* **Your objective**
Within the entries below, find the portion that opens with the line containing "神奈川県藤沢市宮原3632-1" and closes with the line containing "review us on". Retype that portion exactly and only.

* **Provided information**
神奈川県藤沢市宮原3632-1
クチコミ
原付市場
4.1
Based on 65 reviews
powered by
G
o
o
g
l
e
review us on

--

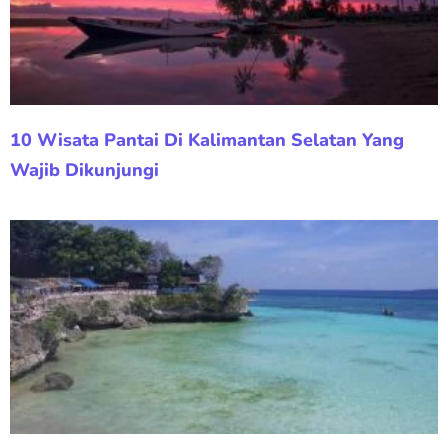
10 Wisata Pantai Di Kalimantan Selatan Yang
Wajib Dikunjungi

...

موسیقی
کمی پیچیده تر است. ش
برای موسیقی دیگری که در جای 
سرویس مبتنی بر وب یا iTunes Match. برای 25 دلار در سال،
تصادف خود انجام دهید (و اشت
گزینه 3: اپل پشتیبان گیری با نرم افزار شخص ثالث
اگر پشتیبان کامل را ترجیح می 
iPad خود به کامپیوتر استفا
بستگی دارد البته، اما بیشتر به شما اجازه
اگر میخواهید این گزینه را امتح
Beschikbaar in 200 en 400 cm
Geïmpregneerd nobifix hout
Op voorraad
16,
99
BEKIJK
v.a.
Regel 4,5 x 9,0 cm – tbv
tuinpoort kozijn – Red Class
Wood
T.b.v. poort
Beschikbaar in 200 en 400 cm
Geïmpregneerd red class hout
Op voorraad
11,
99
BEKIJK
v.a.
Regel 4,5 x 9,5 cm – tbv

* **Response to the task**
神奈川県藤沢市宮原3632-1
クチコミ
原付市場
4.1
Based on 65 reviews
powered by
G
o
o
g
l
e
review us on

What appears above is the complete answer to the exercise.